CEJ hosts over 200 journalists on first day of National Media Conference

Karachi: The National Media Conference brought together approximately two hundred journalists on the first day of its inauguration. The National Media Conference has been organized by the Centre for Excellence in Journalism at the Institute of Business Administration (CEJ-IBA). Themed around ‘Digital Media and Journalists Security,’ the conference aims to highlight these issues via panel and breakout sessions. It also includes training modules for practicing journalists.

Speaking on the occasion, CEJ Director Kamal Siddiqi said the conference aimed to be both informative and educational. He said,” the age of print media has come to an end; there are quite a few whose jobs will become obsolete.” He stressed that CEJ aimed to help journalists adapt to the fast-changing environment, pointing out that some of the courses offered, such as backpack journalism, were the future.

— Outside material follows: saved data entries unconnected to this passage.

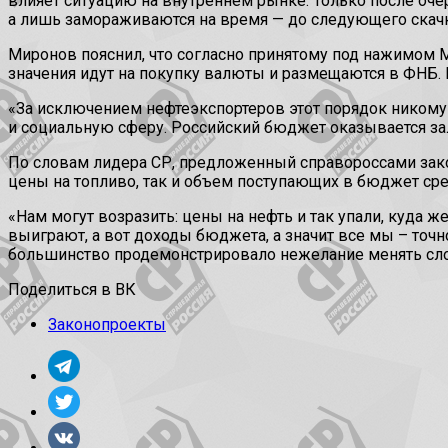
влияет ситуацию на внутреннем рынке. Только после очер
а лишь замораживаются на время — до следующего скачк
Миронов пояснил, что согласно принятому под нажимом
значения идут на покупку валюты и размещаются в ФН
«За исключением нефтеэкспортеров этот порядок никому 
и социальную сферу. Российский бюджет оказывается за
По словам лидера СР, предложенный справороссами зак
цены на топливо, так и объем поступающих в бюджет сре
«Нам могут возразить: цены на нефть и так упали, куда 
выиграют, а вот доходы бюджета, а значит все мы – то
большинство продемонстрировало нежелание менять сл
Поделиться в ВК
Законопроекты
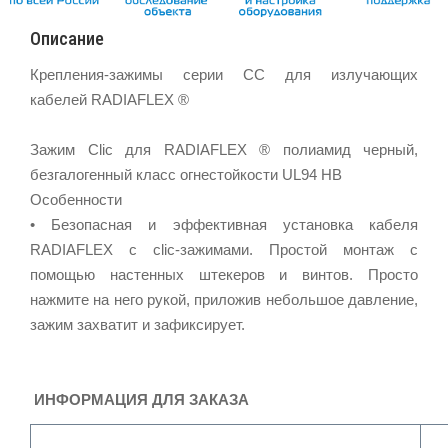
Описание
Крепления-зажимы серии СС для излучающих
кабелей RADIAFLEX ®
Зажим Clic для RADIAFLEX ® полиамид черный,
безгалогенный класс огнестойкости UL94 HB
Особенности
• Безопасная и эффективная установка кабеля
RADIAFLEX с clic-зажимами. Простой монтаж с
помощью настенных штекеров и винтов. Просто
нажмите на него рукой, приложив небольшое давление,
зажим захватит и зафиксирует.
ИНФОРМАЦИЯ ДЛЯ ЗАКАЗА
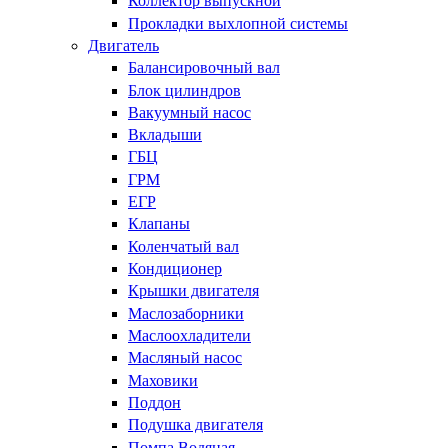
Коллектор выпускной
Прокладки выхлопной системы
Двигатель
Балансировочный вал
Блок цилиндров
Вакуумный насос
Вкладыши
ГБЦ
ГРМ
ЕГР
Клапаны
Коленчатый вал
Кондиционер
Крышки двигателя
Маслозаборники
Маслоохладители
Масляный насос
Маховики
Поддон
Подушка двигателя
Помпа Водяная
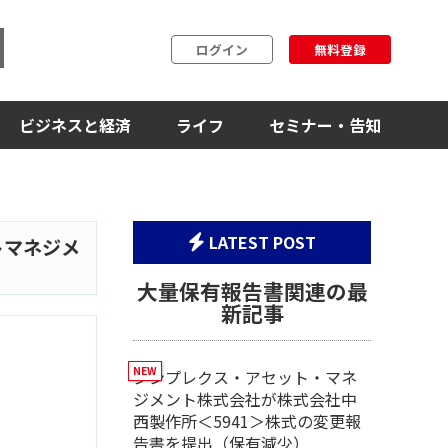
ログイン
無料登録
ビジネスと経済
ライフ
セミナー・告知
LATEST POST
トマネジメ
大量保有報告書関連の最
新記事
シンプレクス・アセット・マネ
ジメント株式会社が株式会社中
西製作所＜5941＞株式の変更報
告書を提出（保有減少）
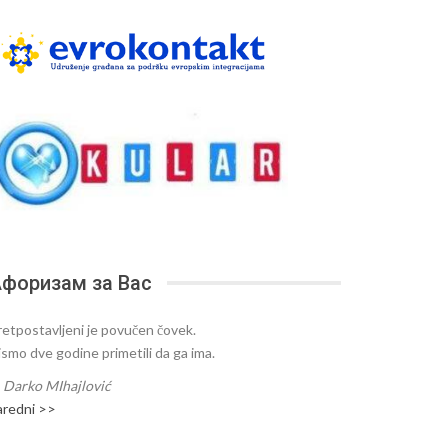
форизам за Вас
retpostavljeni je povučen čovek.
ismo dve godine primetili da ga ima.
—
Darko MIhajlović
aredni >>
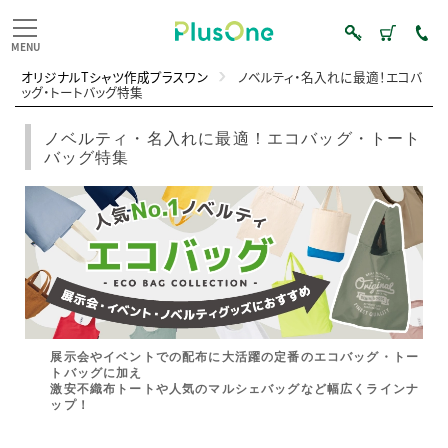
オリジナルTシャツ作成プラスワン
ノベルティ・名入れに最適！エコバ
ッグ・トートバッグ特集
ノベルティ・名入れに最適！エコバッグ・トート
バッグ特集
展示会やイベントでの配布に大活躍の定番のエコバッグ・トー
トバッグに加え
激安不織布トートや人気のマルシェバッグなど幅広くラインナ
ップ！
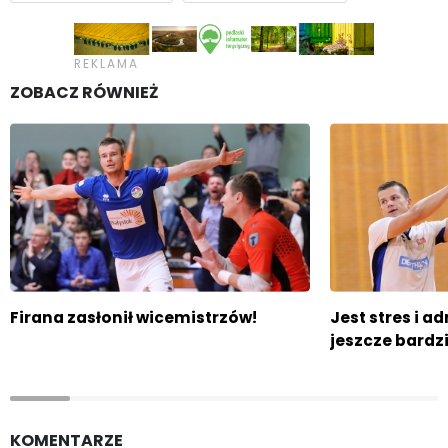
ZOBACZ RÓWNIEŻ
Firana zasłonił wicemistrzów!
Jest stres i ad
jeszcze bardz
KOMENTARZE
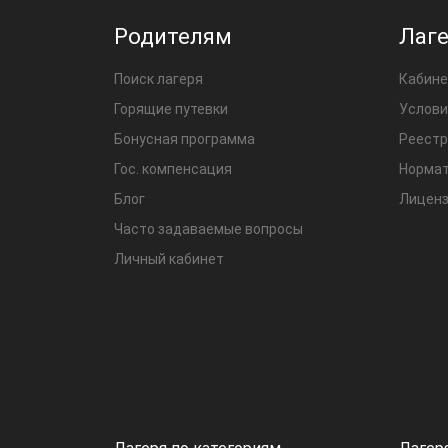
Родителям
Лаг
Поиск лагеря
Кабине
Горящие путевки
Услови
Бонусная программа
Реестр
Гос. компенсация
Нормат
Блог
Лиценз
Часто задаваемые вопросы
Личный кабинет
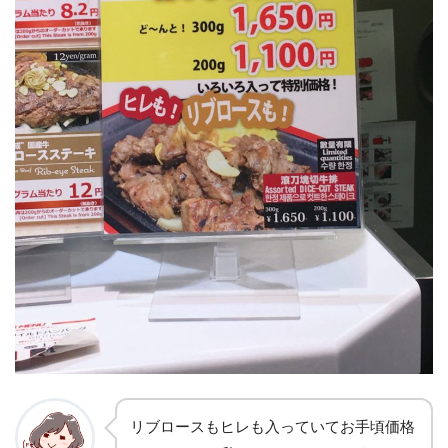
リブロースもヒレも入っていてお手頃価格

Senior journalists M. Ziauddin, formerly executive editor of The Express Tribune, and Zubeida Mustafa of Dawn were presented with a ‘Lifetime Award for Years of Outstanding Contribution to Journalism’ in Pakistan. Giving the opening speech, M. Ziauddin said that Pakistan has been in a state of war for the last 30 years. He pointed out that the country has not been able to produce capacity to report in the security atmosphere it finds itself in. “Often the use of the wrong word, the wrong headline, or an innocent mistake gets a journalist targeted,” he said.

Speaking in a breakout session, senior journalist Ghazi Salahuddin lamented declining standards of human resources in the country saying, “our collective intellectual capacity is being eroded.” The importance of credibility and integrity of journalists was a recurring topic. Moderator of the panel discussion on “Future of digital news”, Amber Shamsi of Dawn News, stressed, “Before you retweet … check for credibility.”

Elisa Tinsley of the International Centre of Journalism spoke about the shift in journalism due to the rise of digital media saying journalists now need to know “a bit of everything.” She said that everyone in the industry was in a constant learning process. Adding on, Hannah Bloch of National Public Radio (NPR) said that “those who want to stay (in journalism) learn so there is nothing about age or older journalists being edged out.”

Addressing the dangers faced by media professionals in the age of digital media, Ovais Jafar of Geo News said that “so many journalists who produce journalism online have been killed.” He stressed on the need for digital training and security in this context.

Running parallel to the breakout discussions, CEJ held six training sessions for 120 journalists from across the country. Tailored to the requirements of Pakistani newsrooms, trainings were held on the following topics: Physical security for journalists; multimedia/smartphone reporting, data journalism; social media outreach and digital rights.

Earlier, speaking at the opening dinner of the Conference held on April 19 at Avari, Kamal Siddiqi said that since its founding, CEJ has trained around 700 working journalists, most of them from out of Karachi, and including many women. He informed that CEJ has been named the best training centre in Pakistan for journalism in a recent survey and said they planned to make it a regional centre for excellence.

The second day of the Conference will be held on April 21.